I can’t get any of the shipped SDK samples to run, other than maybe deviceQuery. All of the samples that actually launch a kernel crash with:
“Runtime API error : all CUDA-capable devices are busy or unavailable.”
Using the 3.1 the samples run fine, and using 3.2 on a different card (295) is also successful. Oh, I’m using driver 260.99, but it doesn’t work with 260.93 either.
Maybe there’s something obvious I’m overlooking?

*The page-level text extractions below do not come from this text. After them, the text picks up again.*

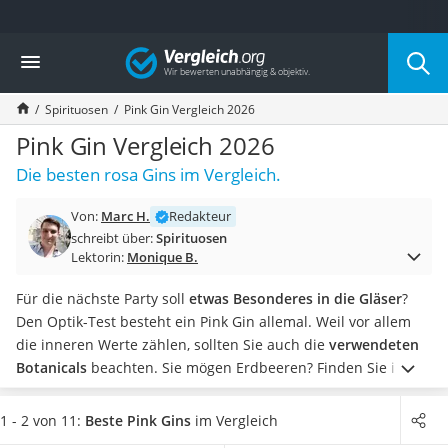
Die beliebtesten Vergleiche nach Kategorie
Vergleich
Lebensmittel
Schwarzkümmelöl
Spirituosen
Pink Gin Vergleich 2026
Knäckebrot
Schwarzkümmelöl-Kapseln
Pink Gin Vergleich 2026
Manukahonig
Die besten rosa Gins im Vergleich.
Eiklar
Astronautenkost
Von:
Marc H.
Redakteur
Balsamico-Essig
schreibt über:
Spirituosen
Schwarzkümmelöl bio
Lektorin:
Monique B.
Sardinen
Honig
Für die nächste Party soll
etwas Besonderes in die Gläser
?
Gemüsebrühe
Den Optik-Test besteht ein Pink Gin allemal. Weil vor allem
Eiskaffee-Pulver
die inneren Werte zählen, sollten Sie auch die
verwendeten
Irischer Whiskey
Botanicals
beachten. Sie mögen Erdbeeren? Finden Sie in der
Grapefruitkernextrakt
Vergleichstabelle einen Pink Gin, der einen
ausgeprägten
Matcha-Set
Erdbeergeschmack
hat.
Allein die Farbe ist ein
echter
1 - 2 von 11:
Beste Pink Gins
im Vergleich
Sojasauce
Hingucker
– in der Flasche und im Glas, wenn Sie den Pink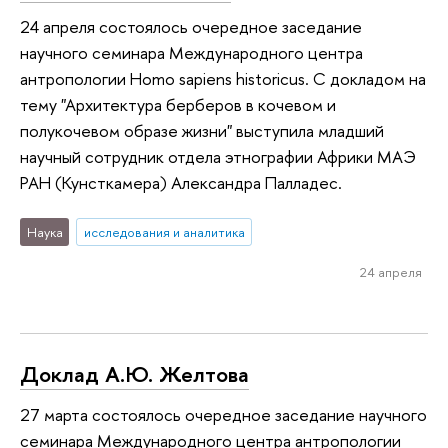
24 апреля состоялось очередное заседание
научного семинара Международного центра
антропологии Homo sapiens historicus. С докладом на
тему "Архитектура берберов в кочевом и
полукочевом образе жизни" выступила младший
научный сотрудник отдела этнографии Африки МАЭ
РАН (Кунсткамера) Александра Палладес.
Наука
исследования и аналитика
24 апреля
Доклад А.Ю. Желтова
27 марта состоялось очередное заседание научного
семинара Международного центра антропологии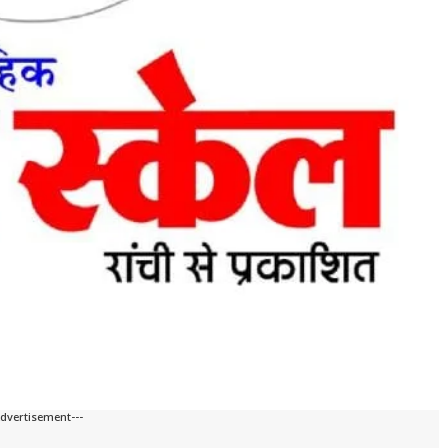
Advertisement---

Any advice is appreciated.
Here’s the deviceQuery output
deviceQuery.exe Starting...
CUDA Device Query (Runtime API) version (CUDART static linking)
There is 1 device supporting CUDA
Device 0: "GeForce GTX 480"
CUDA Driver Version: 3.20
CUDA Runtime Version: 3.20
CUDA Capability Major/Minor version number: 2.0
Total amount of global memory: 1576468480 bytes
Multiprocessors x Cores/MP = Cores: 15 (MP) x 32 (Cores/MP) = 480 (Cores)
Total amount of constant memory: 65536 bytes
Total amount of shared memory per block: 49152 bytes
Total number of registers available per block: 32768
Warp size: 32
Maximum number of threads per block: 1024
Maximum sizes of each dimension of a block: 1024 x 1024 x 64
Maximum sizes of each dimension of a grid: 65535 x 65535 x 1
Maximum memory pitch: 2147483647 bytes
Texture alignment: 512 bytes
Clock rate: 0.81 GHz
Concurrent copy and execution: Yes
Run time limit on kernels: Yes
Integrated: No
Support host page-locked memory mapping: Yes
Compute mode: Default (multiple host threads can use this device simultaneously)
Concurrent kernel execution: Yes
Device has ECC support enabled: No
Device is using TCC driver mode: No
deviceQuery, CUDA Driver = CUDART, CUDA Driver Version = 3.20, CUDA Runtime Version = 3.20, NumDevs = 1, Device = GeForce GTX 480
PASSED
Thanks